Initially the recommendations were 2-5mg/kg/day. This resulted in side effects and currently lower doses are achieving good results without the side effects.

  •  1.5mg/kg oid or divided bid in the morning with food. In larger dogs (>20kg) give slightly less than 1 mg/kg.
  • An early 2-week check-up is to make sure the post stim cortisol level is not dropping too low. No dosage increases are made at this time.
  • BID treatment  has been shown to require a lower overall drug dose. Studies show improved survival in dogs treated bid vs those treated oid. Median survival of 900d for bid vs 662 d for oid treatment. Which makes sense if, at best, the drug is only in the system for 13 hrs .
  • In dogs where clinical signs are still present and suppression is in the target range on oid treatment,  bid medication is required as the effect of the drug is too short.
  • In dogs with concurrent diabetes mellitus – trilostane must be used bid from the beginning to reduce insulin resistance.
  • Repeat ACTH stimulation test at 4-6 weeks post initiation of treatment to evaluate the effect of the drug on cortisol secretion. Dosage adjustments can now be made if required.
  • Once the target post ACTH stimulation cortisol range of 50 – 150nmol/L, collected at 4-6 hours post pilling, is reached, monitoring can be done every 4-6 months.

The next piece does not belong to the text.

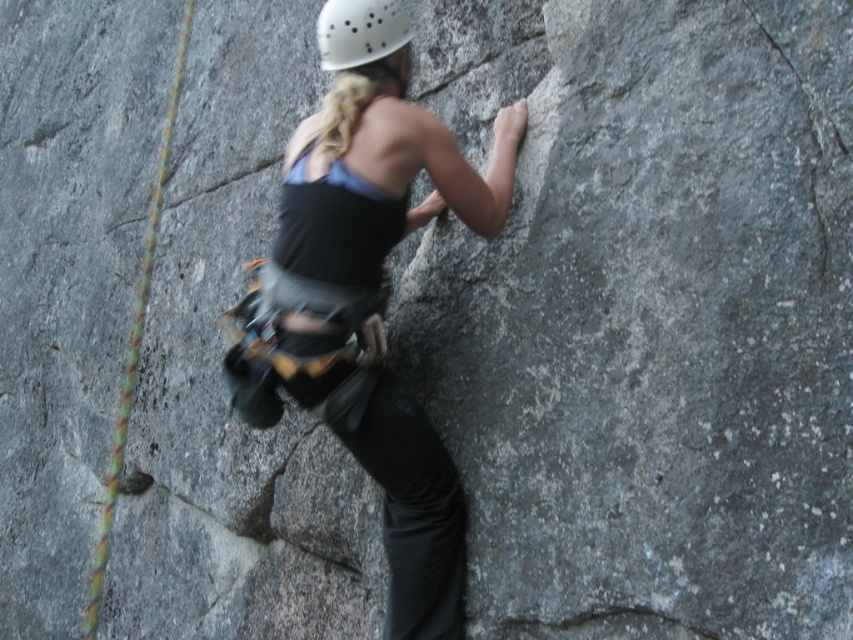 You are a photographer taking a picture of the climber. You notice the matte black tank top at center and the white matte helmet at upper center. Which object should you focus on first if you want to ensure both are in sharp focus?

The matte black tank top at center is closer to the viewer than the white matte helmet at upper center. To ensure both are in sharp focus, focus on the matte black tank top at center first since it is closer, and the helmet will fall into the depth of field range.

  • If the post stim cortisol value is suppressed to <50 nmol/L then the medication is stopped for a week and restarted without performing and ACTH stim test.
  • If the dog was showing any signs of inappetance, tremors and lethargy concurrently with a low post stim cortisol value then an ACTH stim test is performed prior to re-initiating treatment and treatment is only started again once cortisol levels rise into the target range. For some reason – even though the drug is just an enzyme inhibitor and has a short half-life – its effects can be quite lasting in some animals.